> [Exercise materials]:

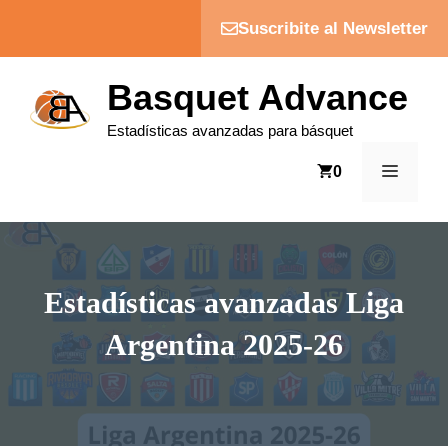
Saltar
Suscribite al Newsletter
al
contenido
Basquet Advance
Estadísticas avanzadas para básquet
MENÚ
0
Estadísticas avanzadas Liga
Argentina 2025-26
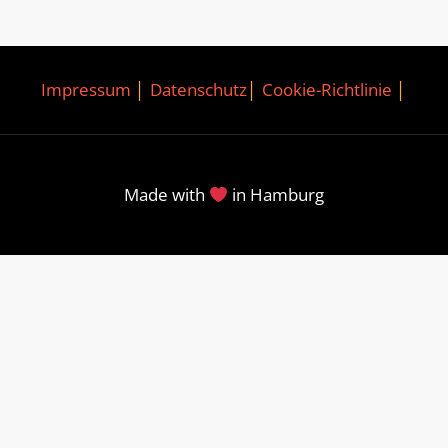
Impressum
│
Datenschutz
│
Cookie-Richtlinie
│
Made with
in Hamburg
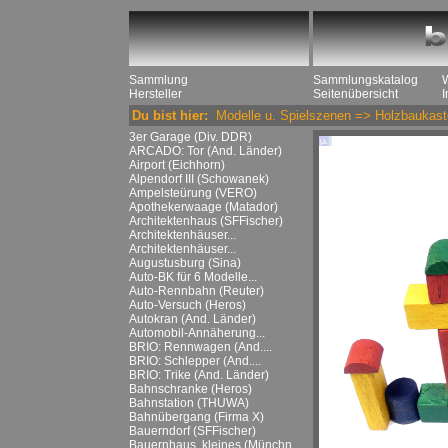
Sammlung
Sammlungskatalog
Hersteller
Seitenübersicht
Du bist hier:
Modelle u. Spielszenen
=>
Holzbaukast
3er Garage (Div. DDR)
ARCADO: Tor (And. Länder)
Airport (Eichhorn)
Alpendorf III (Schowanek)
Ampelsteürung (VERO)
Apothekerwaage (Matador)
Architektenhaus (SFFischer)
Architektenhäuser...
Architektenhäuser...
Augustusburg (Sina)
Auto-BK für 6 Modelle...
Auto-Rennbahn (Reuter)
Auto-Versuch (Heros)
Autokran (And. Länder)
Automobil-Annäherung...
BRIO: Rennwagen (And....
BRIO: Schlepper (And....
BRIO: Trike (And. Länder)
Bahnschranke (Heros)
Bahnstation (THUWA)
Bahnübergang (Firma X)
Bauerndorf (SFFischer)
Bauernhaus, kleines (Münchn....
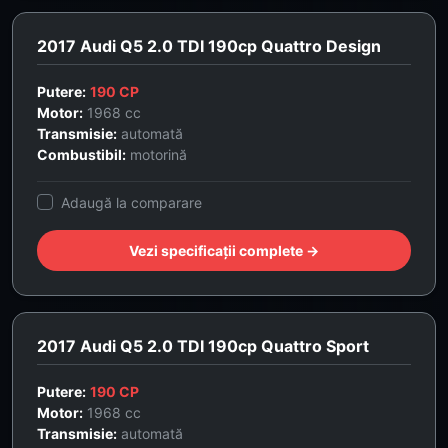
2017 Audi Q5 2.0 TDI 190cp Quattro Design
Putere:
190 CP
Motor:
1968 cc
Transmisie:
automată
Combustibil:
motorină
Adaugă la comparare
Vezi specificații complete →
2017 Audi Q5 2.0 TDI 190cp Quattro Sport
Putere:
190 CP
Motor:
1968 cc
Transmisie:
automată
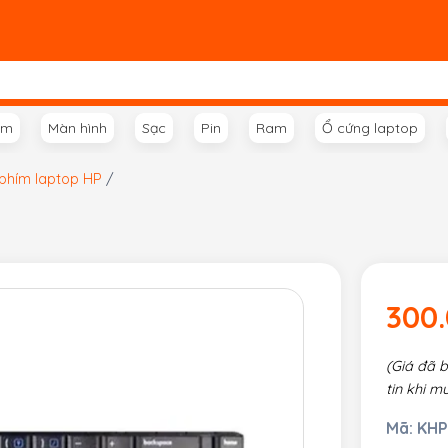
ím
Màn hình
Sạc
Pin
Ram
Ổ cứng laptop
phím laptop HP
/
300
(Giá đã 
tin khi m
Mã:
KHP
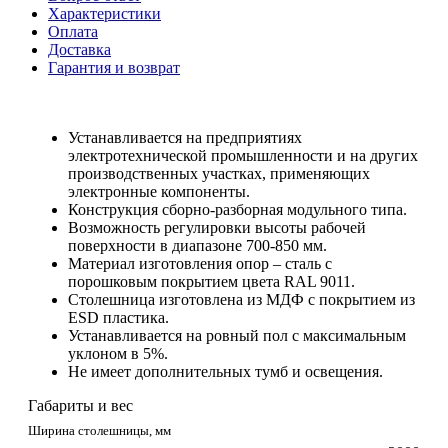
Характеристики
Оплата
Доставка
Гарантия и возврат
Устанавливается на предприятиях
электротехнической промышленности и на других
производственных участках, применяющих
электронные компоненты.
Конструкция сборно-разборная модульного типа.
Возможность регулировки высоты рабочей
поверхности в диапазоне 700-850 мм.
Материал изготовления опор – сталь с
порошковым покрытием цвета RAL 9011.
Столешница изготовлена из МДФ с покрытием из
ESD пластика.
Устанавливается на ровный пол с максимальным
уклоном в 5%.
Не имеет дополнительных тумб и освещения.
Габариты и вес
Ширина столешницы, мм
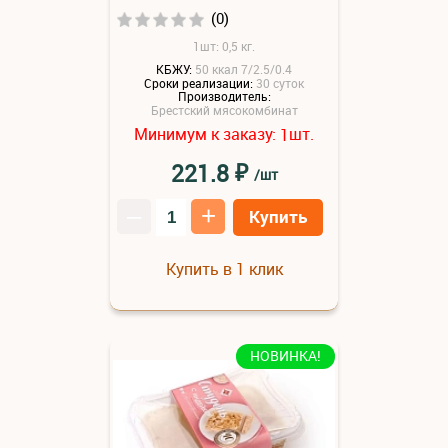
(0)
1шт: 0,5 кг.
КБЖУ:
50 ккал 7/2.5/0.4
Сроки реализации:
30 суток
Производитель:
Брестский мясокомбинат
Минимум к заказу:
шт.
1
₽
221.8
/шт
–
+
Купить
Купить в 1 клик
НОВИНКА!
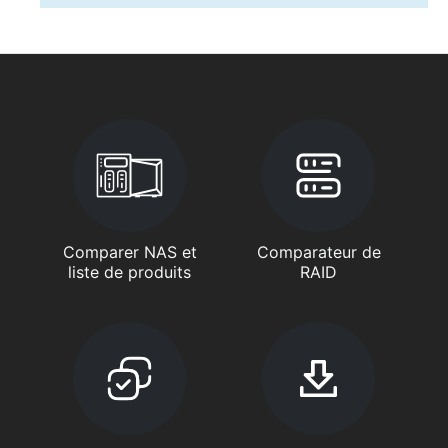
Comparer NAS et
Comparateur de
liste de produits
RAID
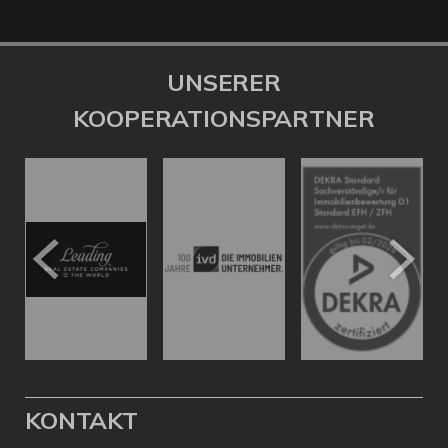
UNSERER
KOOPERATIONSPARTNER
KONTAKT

> [Task directions]: Repeat the records above word for word, apart from the pictures.

> [Result of this task]:
Saltar
Suscribite al Newsletter
al
contenido
Basquet Advance
Estadísticas avanzadas para básquet
MENÚ
0
Estadísticas avanzadas Liga
Argentina 2025-26
Impressum
│
Datenschutz
│
Cookie-Richtlinie
│
Made with
in Hamburg
Sammlung
Sammlungskatalog
Hersteller
Seitenübersicht
Du bist hier:
Modelle u. Spielszenen
=>
Holzbaukast
3er Garage (Div. DDR)
ARCADO: Tor (And. Länder)
Airport (Eichhorn)
Alpendorf III (Schowanek)
Ampelsteürung (VERO)
Apothekerwaage (Matador)
Architektenhaus (SFFischer)
Architektenhäuser...
Architektenhäuser...
Augustusburg (Sina)
Auto-BK für 6 Modelle...
Auto-Rennbahn (Reuter)
Auto-Versuch (Heros)
Autokran (And. Länder)
Automobil-Annäherung...
BRIO: Rennwagen (And....
BRIO: Schlepper (And....
BRIO: Trike (And. Länder)
Bahnschranke (Heros)
Bahnstation (THUWA)
Bahnübergang (Firma X)
Bauerndorf (SFFischer)
Bauernhaus, kleines (Münchn....
2017 Audi Q5 2.0 TDI 190cp Quattro Design
Putere:
190 CP
Motor:
1968 cc
Transmisie:
automată
Combustibil:
motorină
Adaugă la comparare
Vezi specificații complete →
2017 Audi Q5 2.0 TDI 190cp Quattro Sport
Putere:
190 CP
Motor:
1968 cc
Transmisie:
automată
ím
Màn hình
Sạc
Pin
Ram
Ổ cứng laptop
phím laptop HP
/
300
(Giá đã 
tin khi m
Mã:
KHP
Характеристики
Оплата
Доставка
Гарантия и возврат
Устанавливается на предприятиях
электротехнической промышленности и на других
производственных участках, применяющих
электронные компоненты.
Конструкция сборно-разборная модульного типа.
Возможность регулировки высоты рабочей
поверхности в диапазоне 700-850 мм.
Материал изготовления опор – сталь с
порошковым покрытием цвета RAL 9011.
Столешница изготовлена из МДФ с покрытием из
ESD пластика.
Устанавливается на ровный пол с максимальным
уклоном в 5%.
Не имеет дополнительных тумб и освещения.
Габариты и вес
Ширина столешницы, мм
(0)
1шт: 0,5 кг.
КБЖУ:
50 ккал 7/2.5/0.4
Сроки реализации:
30 суток
Производитель:
Брестский мясокомбинат
Минимум к заказу:
шт.
1
₽
221.8
/шт
–
+
Купить
Купить в 1 клик
НОВИНКА!
Comparer NAS et
Comparateur de
liste de produits
RAID
UNSERER
KOOPERATIONSPARTNER
KONTAKT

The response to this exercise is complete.